So I think about my life. Am I an anteambulo? Perhaps that is my role in my little family. As the mother. I don't do a lot of literal sweeping, but figuratively, I sweep and clear the path for everyone. If so, I would have to say that sometimes the anteambulo’s work is all-consuming and the art creation slackens. But after reading this book, I think perhaps the creative work lags more due to lack of euthymia, or sense of purpose or path and a little too much ego. I suffer from almost all the evils Holiday lists: envy, fear, desire. These things do indeed get in the way and they are indeed all about me, me, me, and they do obscure my purpose sometimes. 

To proceed ego-free, know your values. Yes, that plank in the scaffolding of success comes up in this book, too. Ryan says, “‘Man is pushed by drives, Viktor Frankl observed. ‘But he is pulled by values.’ Without the right values, success is brief.” Without the right values, success is brief.

Without the right values, according to Holiday, ego takes over, leading to paranoia, control-seeking, aka being a control freak, and entitlement, all of which blind you to your own mistakes and prevent you from correcting course with input from others when needed. He offers anecdotes about all kinds of prominent successes who went on to destroy their lives, from Ulysses S. Grant to Nixon to the the maker of the Delorean. And he offers a few counter-examples of people who managed to avoid the ego trap, such as General Sherman and Katherine Graham of the Washington Post

All of this drips with pertinence these days, but time will have to bear out the truth of these assertions in regards to the Orange One. 

Another plank in the scaffolding he touches on is focusing on the presentThat means staying focused on the purpose of the work - being anteambulo as well as creator. It also means taking time to center yourself by putting yourself in perspective. “Meditate on the immensity” of the universe, or the ocean or the mountains or sky. Something that reminds you that you are a small person compared to the vastness of the world. 

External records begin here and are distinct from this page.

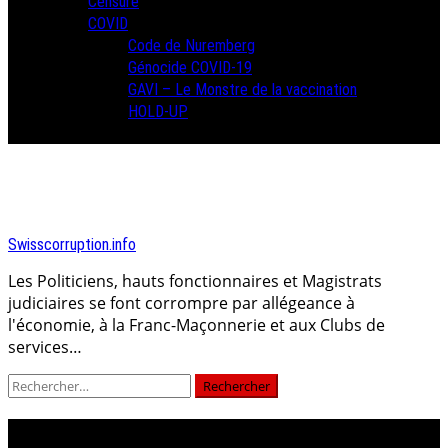
Censure
COVID
Code de Nuremberg
Génocide COVID-19
GAVI – Le Monstre de la vaccination
HOLD-UP
Swisscorruption.info
Les Politiciens, hauts fonctionnaires et Magistrats
judiciaires se font corrompre par allégeance à
l'économie, à la Franc-Maçonnerie et aux Clubs de
services…
Rechercher :
gouvernement français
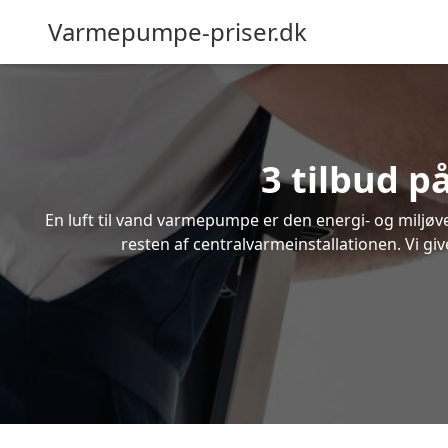
Varmepumpe-priser.dk
3 tilbud p
En luft til vand varmepumpe er den energi- og miljøven
resten af centralvarmeinstallationen. Vi giv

I don’t really have a problem with that. Okay, that’s actually an untruth. I do have a problem with that. Those moments when I realize how very, very insignificant my one little self is in the whole shebang - history, the world, the universe, you name it - are the moments that could go either way for me. One way would be Ryan Holiday’s way, the way of feeling sympatheia (more Greek philosophy for you), or connected to the cosmos in an uplifting way; the other is to become overwhelmed by my own insignificance and inevitable erasure from existence and fall into existential despair.

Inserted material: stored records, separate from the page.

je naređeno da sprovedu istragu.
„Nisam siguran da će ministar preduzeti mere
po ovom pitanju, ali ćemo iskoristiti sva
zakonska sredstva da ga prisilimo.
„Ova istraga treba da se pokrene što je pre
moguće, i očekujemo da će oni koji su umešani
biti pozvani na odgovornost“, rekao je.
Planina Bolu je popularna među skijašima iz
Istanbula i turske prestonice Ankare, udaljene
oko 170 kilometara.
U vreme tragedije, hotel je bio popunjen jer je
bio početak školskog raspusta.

I suppose Ryan Holiday would point out that the fear comes from grasping on to ego. If you can let go of the need to prove your importance to yourself or anybody else, I guess it becomes a lot easier to keep going forward, no matter what happens.

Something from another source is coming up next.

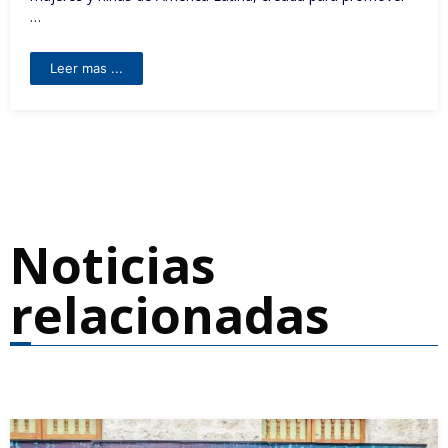
…
Leer mas ...
Noticias
relacionadas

So I said it was a coincidence that this book I had forgotten about ordering arrived at the library. It wasn’t much of a coincidence, after all. It was more serendipitous. It arrived at a good moment, provided distraction when I needed it, and revealed a message that could not help but make me - and I hope you, Readers - feel reassured. Even though the flamboyant and seemingly successful among us cause us distress, history usually takes care of them. Until then, we do our work, we clear the way for a better future, and we remember that proceeding with purpose is the way to success.